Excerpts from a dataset
======
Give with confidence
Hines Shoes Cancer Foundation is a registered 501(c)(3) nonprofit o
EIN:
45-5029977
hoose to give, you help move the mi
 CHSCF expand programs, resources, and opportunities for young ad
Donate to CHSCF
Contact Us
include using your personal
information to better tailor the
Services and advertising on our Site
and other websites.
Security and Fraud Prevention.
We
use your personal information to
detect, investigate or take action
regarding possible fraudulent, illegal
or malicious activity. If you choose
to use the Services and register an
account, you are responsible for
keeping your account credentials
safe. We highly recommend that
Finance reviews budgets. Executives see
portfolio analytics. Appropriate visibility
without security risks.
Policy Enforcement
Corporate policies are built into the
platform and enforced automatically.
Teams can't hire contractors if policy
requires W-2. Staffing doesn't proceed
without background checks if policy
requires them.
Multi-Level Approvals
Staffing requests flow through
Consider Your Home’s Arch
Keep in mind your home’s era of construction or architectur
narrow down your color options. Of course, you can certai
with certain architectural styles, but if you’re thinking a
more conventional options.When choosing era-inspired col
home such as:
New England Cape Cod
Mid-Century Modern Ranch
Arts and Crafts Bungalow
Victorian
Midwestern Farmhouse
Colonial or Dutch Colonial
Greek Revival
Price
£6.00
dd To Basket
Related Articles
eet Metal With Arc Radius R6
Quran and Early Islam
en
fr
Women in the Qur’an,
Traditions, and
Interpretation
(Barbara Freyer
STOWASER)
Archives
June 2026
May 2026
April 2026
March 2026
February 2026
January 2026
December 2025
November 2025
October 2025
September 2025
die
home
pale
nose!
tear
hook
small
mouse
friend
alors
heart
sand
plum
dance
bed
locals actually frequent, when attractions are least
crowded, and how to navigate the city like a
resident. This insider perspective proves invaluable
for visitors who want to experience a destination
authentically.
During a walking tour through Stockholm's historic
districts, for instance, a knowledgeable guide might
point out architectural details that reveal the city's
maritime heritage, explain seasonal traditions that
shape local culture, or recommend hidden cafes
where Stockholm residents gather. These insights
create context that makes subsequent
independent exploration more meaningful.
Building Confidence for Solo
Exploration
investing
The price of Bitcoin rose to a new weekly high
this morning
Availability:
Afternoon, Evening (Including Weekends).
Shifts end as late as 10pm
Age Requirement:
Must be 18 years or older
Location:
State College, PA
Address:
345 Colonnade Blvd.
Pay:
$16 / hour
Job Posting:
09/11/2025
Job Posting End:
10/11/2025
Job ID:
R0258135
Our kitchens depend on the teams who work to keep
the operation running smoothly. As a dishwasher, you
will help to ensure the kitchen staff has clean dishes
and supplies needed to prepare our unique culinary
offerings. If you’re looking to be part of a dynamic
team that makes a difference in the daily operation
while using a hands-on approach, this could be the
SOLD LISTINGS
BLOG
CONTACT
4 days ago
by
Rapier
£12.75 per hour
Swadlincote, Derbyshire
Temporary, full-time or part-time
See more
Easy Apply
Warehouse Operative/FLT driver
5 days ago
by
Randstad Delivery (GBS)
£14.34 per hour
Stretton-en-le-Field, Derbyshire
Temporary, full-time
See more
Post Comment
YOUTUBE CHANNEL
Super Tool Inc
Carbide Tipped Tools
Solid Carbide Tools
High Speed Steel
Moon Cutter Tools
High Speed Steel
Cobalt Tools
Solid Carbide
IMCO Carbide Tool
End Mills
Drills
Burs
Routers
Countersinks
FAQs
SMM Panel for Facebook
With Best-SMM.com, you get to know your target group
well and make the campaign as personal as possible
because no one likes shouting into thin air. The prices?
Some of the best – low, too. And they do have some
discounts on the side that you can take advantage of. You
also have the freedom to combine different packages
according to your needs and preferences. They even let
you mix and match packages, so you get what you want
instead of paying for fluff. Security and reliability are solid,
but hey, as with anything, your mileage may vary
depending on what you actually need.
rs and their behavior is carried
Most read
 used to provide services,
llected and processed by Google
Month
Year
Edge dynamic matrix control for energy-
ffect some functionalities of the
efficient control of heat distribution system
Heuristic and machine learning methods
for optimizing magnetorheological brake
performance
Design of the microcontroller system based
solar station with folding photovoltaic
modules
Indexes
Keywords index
======
● AIM OF THE TASK
Write out each line above containing "dynamic".

● REPLY
offerings. If you’re looking to be part of a dynamic
Edge dynamic matrix control for energy-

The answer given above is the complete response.